In her 30 years as a kindergarten teacher in Illinois and Massachusetts, Jane Katch has watched graham crackers, a pretzel, celery, tree bark and fingers all become transformed into imaginary guns and other weapons. And she has learned to work with, rather than against, the violent boyhood fantasies that accompany these

“When you try to ignore it, it doesn’t go away. And when you try to oppress it, it comes out in sneaky ways,” Katch said.

Not every teacher agrees. Schools have become battlegrounds between the adults who are repelled by the play violence they see and the children — primarily boys — who are obsessed with pretending to fight, capture, rescue and kill.

While some educators prohibit this behavior, other educators and researchers claim that banishing violent play from classrooms can be harmful to boys. It’s a debate entangled in gender issues, since nearly all early-childhood educators are women, and they may be less comfortable than their male counterparts with boys’ impulses.

While this behavior has been around far longer than toy guns and superhero movies
— boys appear to be hard-wired for more active and aggressive pursuits than girls — many adults see this aggressive play being fueled by the violence portrayed or reported in the media.

“It is a very strange thing that is happening in our society,” said Katch, who is the author of “Under Deadman’s Skin: Discovering the Meaning of Children’s Violent Play” (Beacon Press, 2002). “The violence in the media is more and more explicit, and at the same time culture is coming down harder and harder on little boys’ own fantasies, which are actually much less violent than what is in the media.”
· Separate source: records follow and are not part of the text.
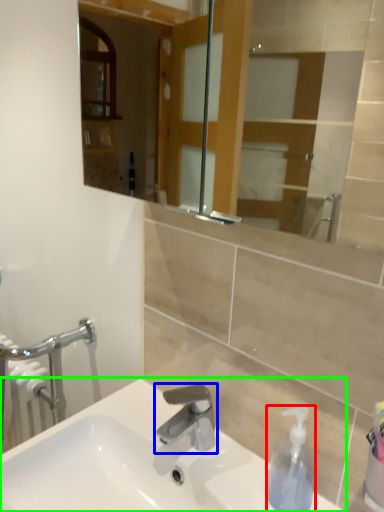 Question: Estimate the real-world distances between objects in this image. Which object is closer to soap dispenser (highlighted by a red box), tap (highlighted by a blue box) or sink (highlighted by a green box)?

Choices:
 (A) tap
 (B) sink

Answer: (A) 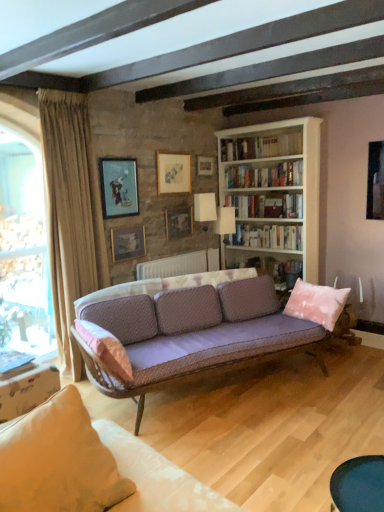 Locate an element on the screen. The width and height of the screenshot is (384, 512). free spot above smooth dark blue table at lower right, which appears as the second table when viewed from the left (from a real-world perspective) is located at coordinates (361, 480). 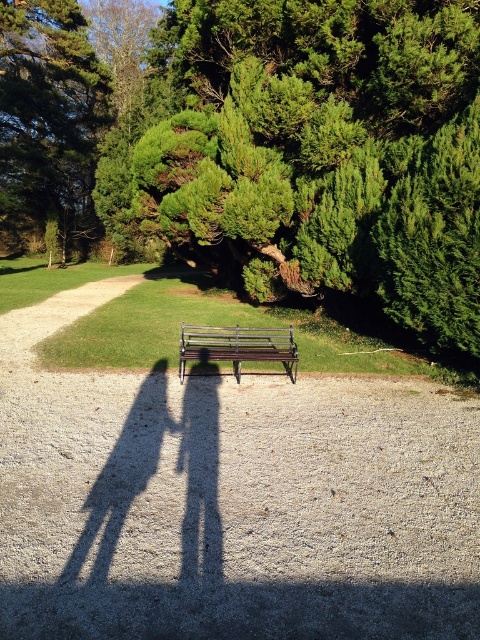 This screenshot has height=640, width=480. Describe the element at coordinates (48, 116) in the screenshot. I see `green leafy tree at upper left` at that location.

Where is `green leafy tree at upper left`? This screenshot has height=640, width=480. green leafy tree at upper left is located at coordinates (48, 116).

Locate an element on the screen. This screenshot has width=480, height=640. green leafy tree at upper left is located at coordinates (48, 116). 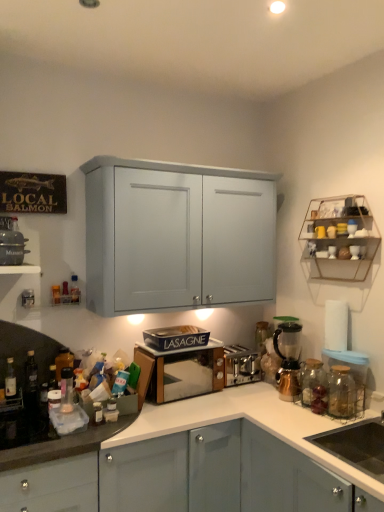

Michael Thompson, a psychologist who co-wrote “Raising Cain: Protecting the Emotional Life of Boys” (Ballantine Books, 2000), rejects even this characterization of boys’ play.

“There is no such thing as violent play,” Thompson told LiveScience. “Violence and
aggression are intended to hurt somebody. Play is not intended to hurt somebody. Play, rougher in its themes and rougher physically, is a feature of boyhood in every society on Earth.”

Gender politics

Four-year-old boys play superhero or enact mock fights much more frequently than girls, who seem to favor house or family themes for playtime, according to a survey of 98 female teachers who worked with these kids. Meanwhile, games involving chasing, protecting and rescuing are played about as frequently by girls as by boys, according to the teachers.

There is, however, a marked difference in how the teachers respond to these games. Almost half the surveyed teachers reported stopping or redirecting boys’ play several times a week or every day. Meanwhile, only 29 percent of teachers reported interfering with girls’ more sedate play on a weekly basis, according to the research conducted by Mary Ellin Logue, of the University of Maine, and Hattie Harvey, of the University of Denver, published in the education journal The Constructivist.

Logue cited multiple reasons for female teachers’ resistance to boys’ aggressive play.

“We don’t want to condone violence, we don’t want to risk it getting out of control, and we don’t want to deal with parents’ wrath,” Logue said.

When Logue and other teachers decided to allow play involving the imaginary “bad guys,” the adversaries in boys’ aggressive narratives, into their preschool program in Maine, one family left, some were anxious, but others were relieved, she said.

According to Thompson, this reaction often arises from mothers and female teachers who did not grow up playing the way boys play.

“They have a belief — call it an urban myth — that if boys play this way it will desensitize them to violence and they will grow up to be more violent. But it is a misunderstanding of what makes adults violent,” Thompson said.

For example, he said, how often are a convicted murderer’s actions explained by too many games of “cops and robbers” on the playground? There’s no link between the two, according to Thompson.

Male teachers might be better attuned to boys’ needs, but they are rare entrants into the worlds of preschools and kindergartens. In 2009, just 2.2 percent of pre-K and kindergarten teachers were men, according to the U.S. Bureau of Labor Statistics.

“It is a very low-paying, low-status job, and we know who gets those jobs,” Katch said.

Since that is not likely to change soon, women in those positions need to cultivate an understanding of little boys’ play, she said.